Modi government needs to prevent economic conflict

Source:Global Times Published: 2020/6/30 20:40:05

File photo

In an apparent move to boycott Chinese products and services, the Indian government on Monday imposed a ban on 59 Chinese mobile applications including TikTok, WeChat, UC Browser and CamScanner.

While offering a lackluster explanation for the nonsensical move, the Indian government has actually made its "political crackdown" on Chinese companies open and blatant. 

According to India's Ministry of Electronics and Information Technology, the Chinese apps have been blocked from the local market for "engaging in activities which are prejudicial to [the] sovereignty and integrity of India." 

If India's sovereignty can be damaged by a handful of apps, just how vulnerable is it? 

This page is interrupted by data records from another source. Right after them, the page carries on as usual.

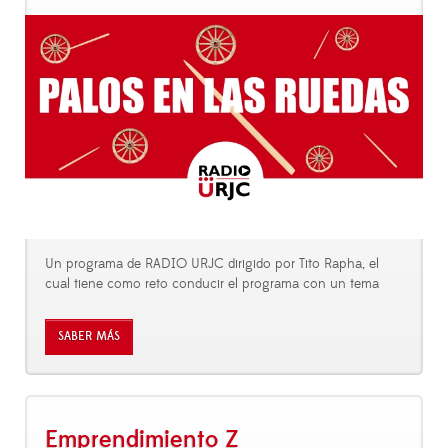
Un programa de RADIO URJC dirigido por Tito Rapha, el
cual tiene como reto conducir el programa con un tema
SABER MÁS
Emprendimiento Z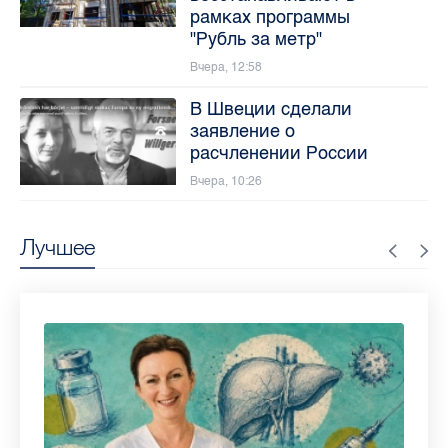
рамках программы
"Рубль за метр"
Вчера, 12:58
В Швеции сделали
заявление о
расчленении России
Вчера, 10:26
Лучшее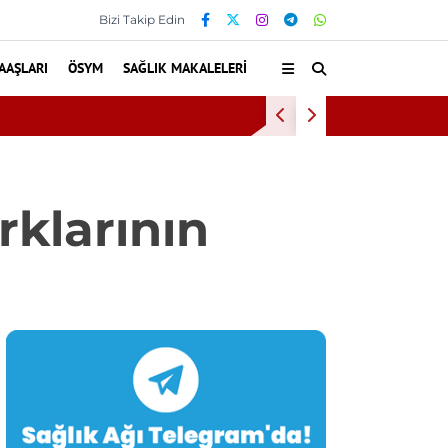
Bizi Takip Edin
AAŞLARI
ÖSYM
SAĞLIK MAKALELERI
kanlığı 11 Sürekli İşçi Alımı Duyuruldu
klarının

It is undeniable that the app ban will hurt the commercial interests of relevant Chinese companies, but, when looking at the bigger picture, it is clear that India is in no position to cause harm to China's juggernaut economy. 

Some anti-China groups and radical individuals in India have been calling for a boycott of Chinese products after the recent deadly border clash. Yet it was not long before Indians realized that turning nationalist rhetoric into action is more difficult, as there are no available and affordable alternatives to Chinese-made products such as smartphones, chemicals, automotive components and many other items.

After the border brawl, China has been calling for calmness and earnest efforts from the Indian government to protect bilateral economic and trade ties, because the ties benefit both parties. But now it seems that not only has the Modi government failed to rein in the rising nationalism among Indians, it has also yielded to domestic pressure and even encouraged such a boycott to escalate. 

India's attempt to extend the China boycott to the internet services sector is sending a very negative signal as the country's boycott-China provocations will further worsen bilateral relations to trigger an economic conflict.

Over the years, China-India border brawls have occasionally occurred, but it would be uncommon for the two countries to engage in an economic war. Even during the Doklam standoff in 2017, India's economic losses were limited as bilateral trade ties recovered quickly following the crisis. 

But that doesn't mean the Indian side should underestimate the consequences of an economic war with China. And China's restraint is not a reason for India to recklessly crack down on Chinese businesses.

The impact of the recent border clash is not something the two countries have seen before. What the Indian government and people have done has dealt a severe blow to the confidence of Chinese investors and traders, and the Indian economy could remain subdued for a protracted time under the devastating shocks from the coronavirus outbreak.

Under such circumstances, if the Indian government continues to pamper the country's nationalist sentiment, it may suffer more economic losses than it did during the Doklam crisis. We sincerely hope the Indian government will wake up to the reality of the situation and help prevent the current crisis from deteriorating to a firestorm.